Увидев, что я все равно так и не понял, священник раздраженно добавил:
— Ну? Теперь ясно? Пусть кто-нибудь попробует доказать, что это не то самое место.
— Прости мое тупоумие, святой отец, но я все-таки никак не возьму в толк. Все эти музыкальные инструменты… Разве в Библии упоминается о том, что Павел питал склонность к музыке?..
— Ouá! — воскликнул священник, развеселившись по-настоящему. — Плохо быть таким тугодумом! Хотя ты сам признался, что не являешься христианином. Иначе ты, без сомнения, знал бы, что во времена Павла первые христиане стремились впасть в состояние транса: они бормотали нечто невразумительное, и это называлось божественным вдохновением. Но, разумеется, христианам не пристало подражать презренным языческим оракулам, которые всегда изрекали свои предсказания «на неведомом языке», как они сами это называли. А посему апостол Павел попытался воспрепятствовать сей порочной практике…
— Постой-постой! — перебил я, радостно рассмеявшись: на меня наконец-то снизошло озарение. — Я припоминаю, как святой Павел обращается к коринфинянам: «Если я заговорю на неведомом языке…»

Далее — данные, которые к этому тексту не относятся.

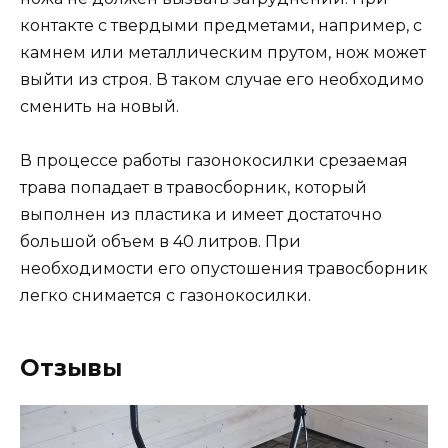
контакте с твердыми предметами, например, с
камнем или металлическим прутом, нож может
выйти из строя. В таком случае его необходимо
сменить на новый.
В процессе работы газонокосилки срезаемая
трава попадает в травосборник, который
выполнен из пластика и имеет достаточно
большой объем в 40 литров. При
необходимости его опустошения травосборник
легко снимается с газонокосилки.
Отзывы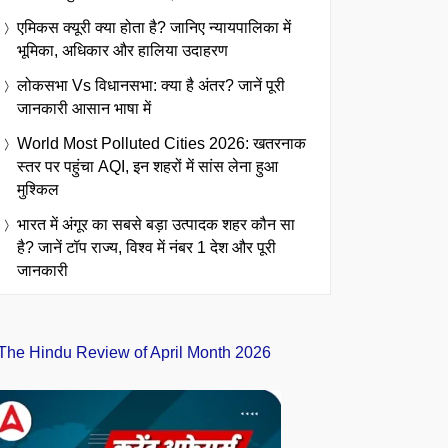
एमिकस क्यूरी क्या होता है? जानिए न्यायपालिका में
भूमिका, अधिकार और हालिया उदाहरण
लोकसभा Vs विधानसभा: क्या है अंतर? जानें पूरी
जानकारी आसान भाषा में
World Most Polluted Cities 2026: खतरनाक
स्तर पर पहुंचा AQI, इन शहरों में सांस लेना हुआ
मुश्किल
भारत में अंगूर का सबसे बड़ा उत्पादक शहर कौन सा
है? जानें टॉप राज्य, विश्व में नंबर 1 देश और पूरी
जानकारी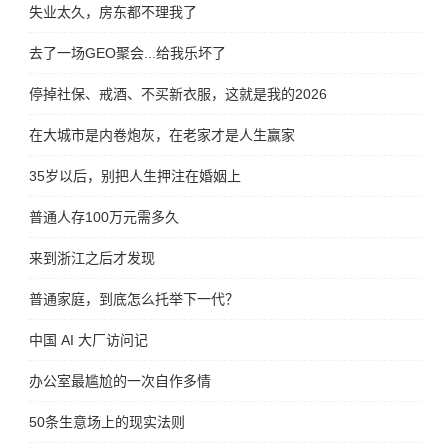
失业太久，房东都不理我了
去了一场GEO聚会...给我乐坏了
停掉社保、戒酒、不买新衣服，这就是我的2026
在大城市是内卷炮灰，在老家才是人生赢家
35岁以后，别把人生押注在婚姻上
普通人存100万元需多久
来到浙江之后才发现
普通家庭，到底怎么托举下一代？
中国 AI 大厂访问记
办公室最尴尬的一次自作多情
50条生意场上的现实法则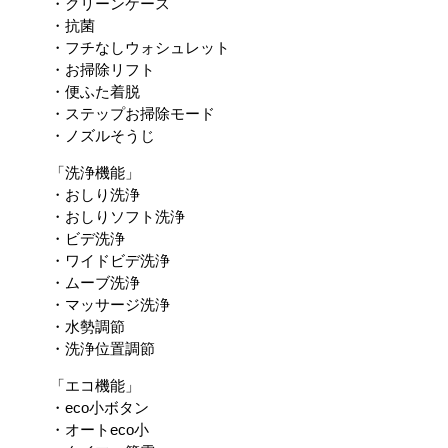
・クリーンケース
・抗菌
・フチなしウォシュレット
・お掃除リフト
・便ふた着脱
・ステップお掃除モード
・ノズルそうじ
「洗浄機能」
・おしり洗浄
・おしりソフト洗浄
・ビデ洗浄
・ワイドビデ洗浄
・ムーブ洗浄
・マッサージ洗浄
・水勢調節
・洗浄位置調節
「エコ機能」
・eco小ボタン
・オートeco小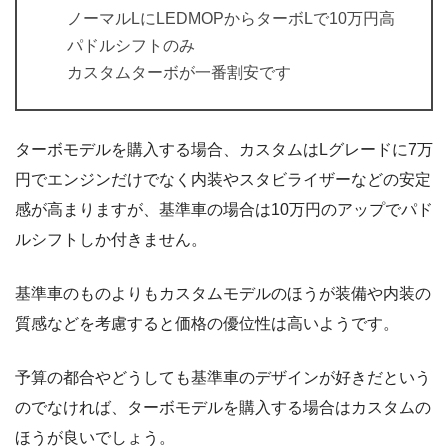
ノーマルLにLEDMOPからターボLで10万円高
パドルシフトのみ
カスタムターボが一番割安です
ターボモデルを購入する場合、カスタムはLグレードに7万
円でエンジンだけでなく内装やスタビライザーなどの安定
感が高まりますが、基準車の場合は10万円のアップでパド
ルシフトしか付きません。
基準車のものよりもカスタムモデルのほうが装備や内装の
質感などを考慮すると価格の優位性は高いようです。
予算の都合やどうしても基準車のデザインが好きだという
のでなければ、ターボモデルを購入する場合はカスタムの
ほうが良いでしょう。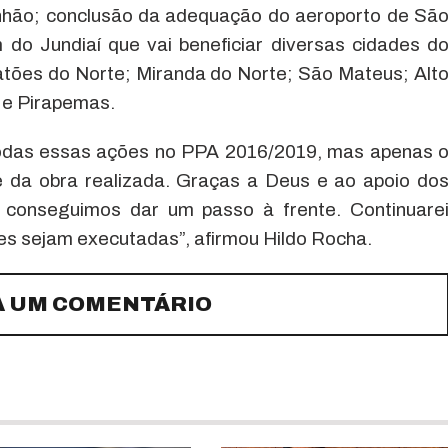
nhão; conclusão da adequação do aeroporto de Sã
do Jundiaí que vai beneficiar diversas cidades d
ões do Norte; Miranda do Norte; São Mateus; Alt
 e Pirapemas.
 todas essas ações no PPA 2016/2019, mas apenas 
e da obra realizada. Graças a Deus e ao apoio do
conseguimos dar um passo à frente. Continuare
es sejam executadas”, afirmou Hildo Rocha.
A UM COMENTÁRIO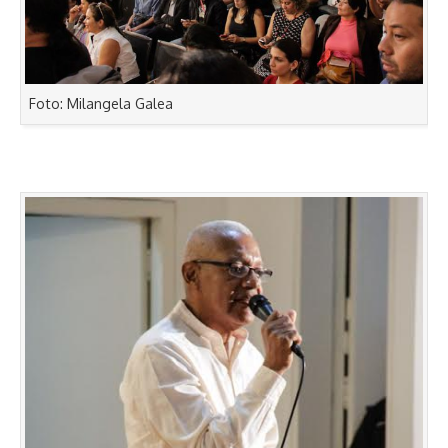
Foto: Milangela Galea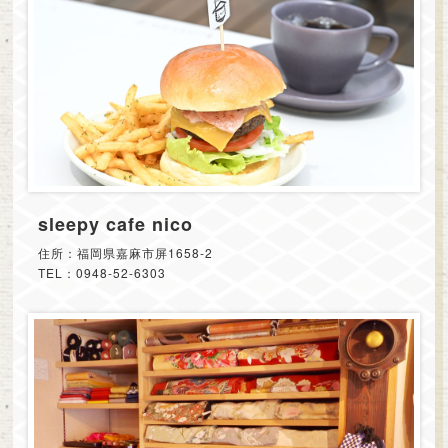
sleepy cafe nico
住所：福岡県嘉麻市屏1658-2
TEL：0948-52-6303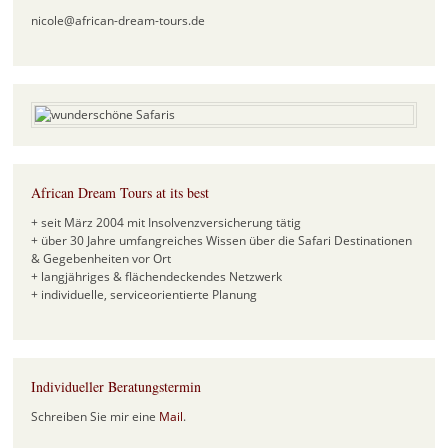
nicole@african-dream-tours.de
African Dream Tours at its best
+ seit März 2004 mit Insolvenzversicherung tätig
+ über 30 Jahre umfangreiches Wissen über die Safari Destinationen
& Gegebenheiten vor Ort
+ langjähriges & flächendeckendes Netzwerk
+ individuelle, serviceorientierte Planung
Individueller Beratungstermin
Schreiben Sie mir eine
Mail
.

— Правильно! — воскликнул священник и докончил цитату: — «…я стану звучать подобно звенящему цимбалу». А теперь взгляни на дерево. Медные трубы, цимбалы, барабаны — все они издают бессмысленные звуки. Там же, за амвоном, стоит святой Павел (хотя мы, возможно, сделали его не очень похоже) и читает свою проповедь: «Лучше мне изречь всего лишь пять понятных слов, чем десять тысяч на неведомом языке».
Я поблагодарил священника за то, что он не пожалел времени на объяснения, затем лицемерно изобразил восхищение, пожелав ему и его церкви щедрых пожертвований от паломников, и пошел дальше своим путем, в глубине души не переставая изумляться тому, насколько предприимчивы некоторые люди.
* * *
Прибыв в Константинополь, я первым делом отправился с докладом к Теодориху. Я обнаружил короля в его покоях, на коленях у него сидела одна из самых красивых служанок-хазарок, и вид у моего друга был весьма довольный. Однако маршал Соа и генералы Питца и Эрдвик, которые тоже там присутствовали, выглядели весьма расстроенными. Они лишь коротко кивнули мне в знак приветствия и продолжили беседу, Я понял, что они по какой-то причине осуждают своего короля.

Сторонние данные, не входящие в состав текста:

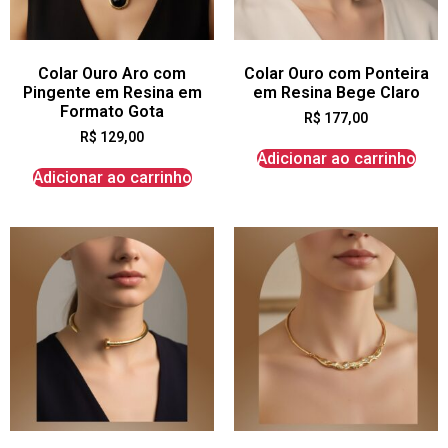
Colar Ouro Aro com
Colar Ouro com Ponteira
Pingente em Resina em
em Resina Bege Claro
Formato Gota
R$
177,00
R$
129,00
Adicionar ao carrinho
Adicionar ao carrinho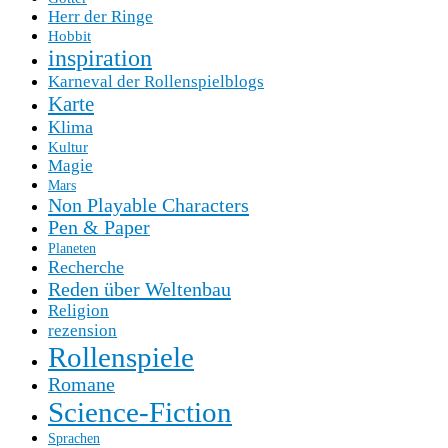
Herr der Ringe
Hobbit
inspiration
Karneval der Rollenspielblogs
Karte
Klima
Kultur
Magie
Mars
Non Playable Characters
Pen & Paper
Planeten
Recherche
Reden über Weltenbau
Religion
rezension
Rollenspiele
Romane
Science-Fiction
Sprachen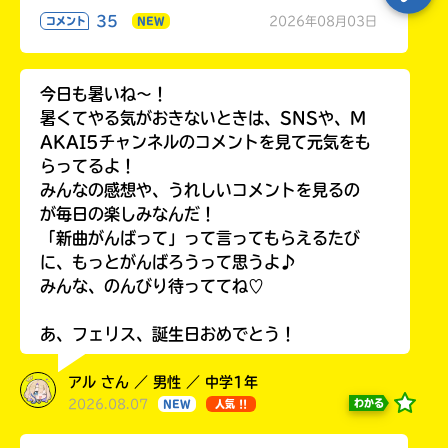
35
2026年08月03日
コメント
NEW
今日も暑いね〜！
暑くてやる気がおきないときは、SNSや、M
AKAI5チャンネルのコメントを見て元気をも
らってるよ！
みんなの感想や、うれしいコメントを見るの
が毎日の楽しみなんだ！
「新曲がんばって」って言ってもらえるたび
に、もっとがんばろうって思うよ♪
みんな、のんびり待っててね♡
あ、フェリス、誕生日おめでとう！
アル さん ／ 男性 ／ 中学1年
2026.08.07
わかる
NEW
人気 !!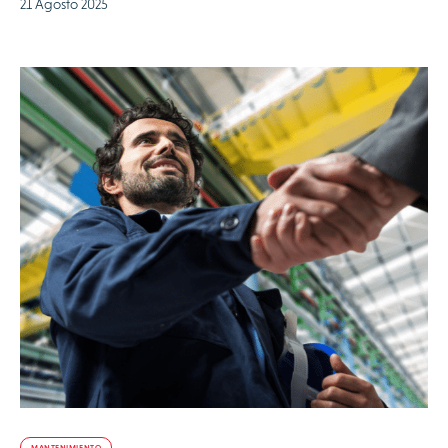
21 Agosto 2025
MANTENIMIENTO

— Как можно, это ведь не простой крестьянин или ремесленник, которые толпами ходят по улицам, — говорил Эрдвик.
— Это злоупотребление гостеприимством, — заметил Питца, — и прямое оскорбление императора.
А Соа проворчал:
— Зенон, наверное, сейчас в смятении. В ярости. В гневе.
Однако Теодорих встретил меня весело:
— Háils, сайон Торн! Ты появился как раз вовремя: посмотришь, как меня пытают, обвиняют и выносят приговор!
— Да что же такое ты натворил?
— Акх, ничего особенного. Сегодня утром я кое-кого убил.